Олечка терпела. Данжеронский распахнул дверь капитанской каюты, приглашая внутрь. Девочка представляла себе это место чем-то вроде маленького матросского кубрика, но ошиблась. Тут было целых три комнаты, одна большая, две поменьше. Одну из тех двух и выделили ей. Данжеронский суетился, показывал и рассказывал. Тут же принесли поднос: чайник, чашки, нарезанный лимон на блюдце, сахарницу с серебряной ложкой и три пирожных с масляным кремом.
— Откушайте, Ольга Семёновна, прошу-с. А вот колокольчик, чтобы вызвать помощника.
Олечка тут же с беспокойством спросила:
— Какого? — Очень уж ей не хотелось того благоухающего матроса.
Данжеронский взял колокольчик и позвонил. Явился юнга, прилизанный, в форме со сверкающими пуговицами, на вид лет четырнадцать. Такой вышколенный, что Олечке стало его жаль.
— Прошу любить и жаловать, да-с. Федор Максимович Хомутов. Обязуется выполнять все ваши приказания, — сказал старпом.
— Ручку! — юным голосом потребовал Хомутов немедленно у ошеломлённой Олечки. Она дала ручку, юнга истово поцеловал её по всем правилам и снова вытянулся во фрунт. В двенадцать лет капитанской дочке ещё никогда не оказывали таких знаков внимания. Словно она большая.
Данжеронский и юнга ждали приказов.
— Пока идите, — велела Олечка, смутившись. Хомутова точно ветром сдуло, а Данжеронский раскланивался ещё долго, пока не исчез за дверью.
После этого девочка села на стул и хотела заплакать. Она слышала тихий гул из-под пола и чувствовала едва заметную вибрацию. Дредноут, механический монстр, готовился к отплытию.
Слезы так и не появились. Олечка подошла к кровати, осторожно легла на неё, на бок, и свернулась калачиком.
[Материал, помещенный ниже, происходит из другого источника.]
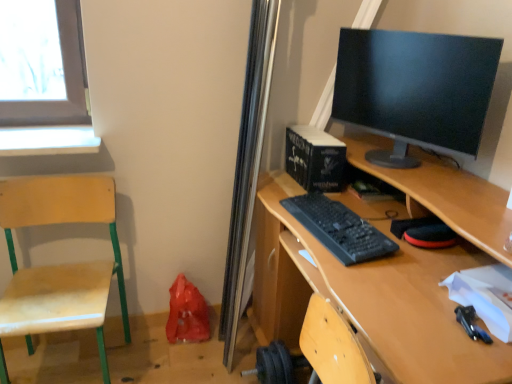 Question: Can you confirm if wooden swivel chair at left is positioned to the left of black glossy monitor at upper right?

Choices:
 (A) yes
 (B) no

Answer: (A)

Question: Is the position of wooden swivel chair at left more distant than that of black glossy monitor at upper right?

Choices:
 (A) no
 (B) yes

Answer: (B)

Question: From a real-world perspective, is wooden swivel chair at left on top of black glossy monitor at upper right?

Choices:
 (A) no
 (B) yes

Answer: (A)

Question: From a real-world perspective, is wooden swivel chair at left beneath black glossy monitor at upper right?

Choices:
 (A) no
 (B) yes

Answer: (B)

Question: Is wooden swivel chair at left smaller than black glossy monitor at upper right?

Choices:
 (A) no
 (B) yes

Answer: (A)

Question: Is wooden swivel chair at left looking in the opposite direction of black glossy monitor at upper right?

Choices:
 (A) no
 (B) yes

Answer: (A)

Question: Is black plastic keyboard at center in front of wooden swivel chair at left?

Choices:
 (A) yes
 (B) no

Answer: (A)

Question: From the image's perspective, is black plastic keyboard at center below wooden swivel chair at left?

Choices:
 (A) yes
 (B) no

Answer: (B)

Question: From the image's perspective, does black plastic keyboard at center appear higher than wooden swivel chair at left?

Choices:
 (A) no
 (B) yes

Answer: (B)

Question: Can you confirm if black plastic keyboard at center is smaller than wooden swivel chair at left?

Choices:
 (A) no
 (B) yes

Answer: (B)

Question: Is black plastic keyboard at center bigger than wooden swivel chair at left?

Choices:
 (A) no
 (B) yes

Answer: (A)

Question: Is black plastic keyboard at center positioned with its back to wooden swivel chair at left?

Choices:
 (A) no
 (B) yes

Answer: (A)

Question: From the image's perspective, would you say wooden swivel chair at left is positioned over black plastic keyboard at center?

Choices:
 (A) yes
 (B) no

Answer: (B) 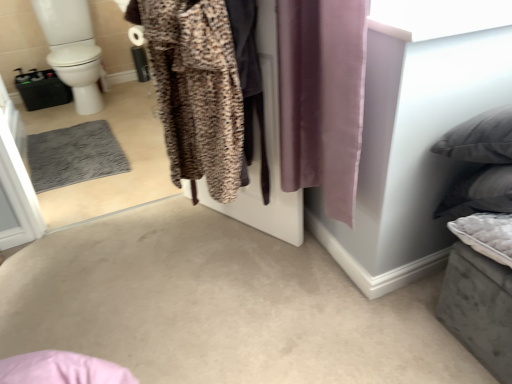 Where is `empty space that is to the right of white glossy toilet bowl at left`? The width and height of the screenshot is (512, 384). empty space that is to the right of white glossy toilet bowl at left is located at coordinates (133, 103).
Капитан Семён Федорович Смурин явился вскоре. Обнял дочь, чётко, по-военному, осведомился, хорошо ли она устроилась, дыша на неё табаком и котлетами, которые откушивал где-то не так давно. Олечка просто обняла его и сказала, что всё в порядке. Вместе они попили чаю, остывшего. Потом отправились на капитанский мостик, чтобы Олечка могла посмотреть на отплытие.
Идти было страшно. Девочка плелась за отцом, поднималась по ступеням, пока не вошла в святая святых корабля. Тут за штурвалом стоял громадный урс-рулевой и блестели начищенные латунные трубки, в которые офицеры периодически кричали непонятные заклинания.
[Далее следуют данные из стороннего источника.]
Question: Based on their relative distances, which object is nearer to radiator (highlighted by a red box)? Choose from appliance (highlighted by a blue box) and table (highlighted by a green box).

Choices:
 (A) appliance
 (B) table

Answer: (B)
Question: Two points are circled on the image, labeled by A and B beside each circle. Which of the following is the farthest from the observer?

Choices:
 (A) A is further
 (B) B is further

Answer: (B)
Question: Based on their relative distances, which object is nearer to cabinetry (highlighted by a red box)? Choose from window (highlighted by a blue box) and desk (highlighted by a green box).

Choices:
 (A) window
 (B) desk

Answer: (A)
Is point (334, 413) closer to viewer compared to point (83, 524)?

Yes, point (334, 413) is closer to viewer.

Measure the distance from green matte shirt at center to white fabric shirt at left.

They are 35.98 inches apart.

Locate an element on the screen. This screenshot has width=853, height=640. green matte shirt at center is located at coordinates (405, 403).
Капитан отдал несколько приказов. Ему доложили, что всё готово, можно отдавать швартовы. Смурин торжествующе посмотрел на Олечку и махнул рукой. На носу «Кыштыма» загрохотали цепи, поднимающие якоря. В глубине корабельной утробы заработали паровые турбины, под кормой завертелись движители. Зачадили трубы, выбрасывающие в небо над гаванью Катинграда чёрный угольный дым.
Олечка приложила ладони к холодному стеклу и смотрела на пристань, где стояла редкая толпа провожающих. Некоторые женщины махали, но, в основном, люди стояли молча и неподвижно. Их даже трудно было как следует рассмотреть из-за висящей в воздухе водяной пыли. Олечка взглянула на город, может быть, в последний раз, и постаралась запомнить все доступные ей детали. Но Ка-тинград словно не хотел оставаться в её памяти таким и настойчиво прятался за мокрой завесой.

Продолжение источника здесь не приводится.